I am working with nltk's default tagger to get a POS tag of the word but I am not getting the expected results:
>>> nltk.pos_tag(nltk.tokenize.word_tokenize("I want a watch"))
[('I', 'PRP'), ('want', 'VBP'), ('a', 'DT'), ('watch', 'NN')]
>>> nltk.pos_tag(nltk.tokenize.word_tokenize("Lets watch a movie"))
[('Lets', 'NNS'), ('watch', 'VBP'), ('a', 'DT'), ('movie', 'NN')]
As you can see above, the pos_tag
function correctly tags the word watch
. But in the below case:
>>> nltk.pos_tag(nltk.tokenize.word_tokenize("I want to read a book"))
[('I', 'PRP'), ('want', 'VBP'), ('to', 'TO'), ('read', 'VB'), ('a', 'DT'), ('book', 'NN')]
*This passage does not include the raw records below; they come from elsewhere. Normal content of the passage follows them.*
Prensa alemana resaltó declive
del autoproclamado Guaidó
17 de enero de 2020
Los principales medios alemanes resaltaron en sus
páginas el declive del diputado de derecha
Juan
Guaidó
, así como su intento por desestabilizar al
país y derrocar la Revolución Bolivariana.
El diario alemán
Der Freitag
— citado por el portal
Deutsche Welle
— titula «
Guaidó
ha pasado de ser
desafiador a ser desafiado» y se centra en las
>>> nltk.pos_tag(nltk.tokenize.word_tokenize("I want to book a ticket"))
[('I', 'PRP'), ('want', 'VBP'), ('to', 'TO'), ('book', 'NN'), ('a', 'DT'), ('ticket', 'NN')]
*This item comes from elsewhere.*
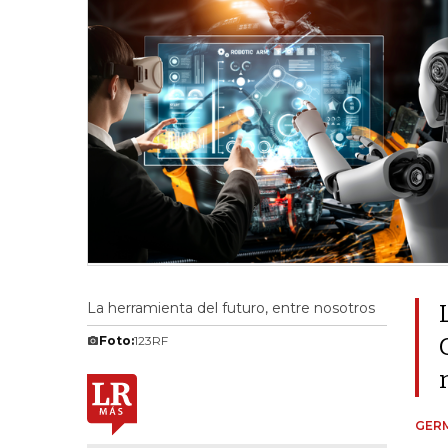
La herramienta del futuro, entre nosotros
Foto:
123RF
GER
It incorrectly predicts the tag for the word book
.
I know we can build a custom tagger but I would not prefer build a tagger from scratch just for one word. I am looking to improve the accuracy of the tagger for the word book
. I referred to this answer but the latest version doesn't seem to have the method nltk.tag._POS_TAGGER
.
Is there any possible workaround for this?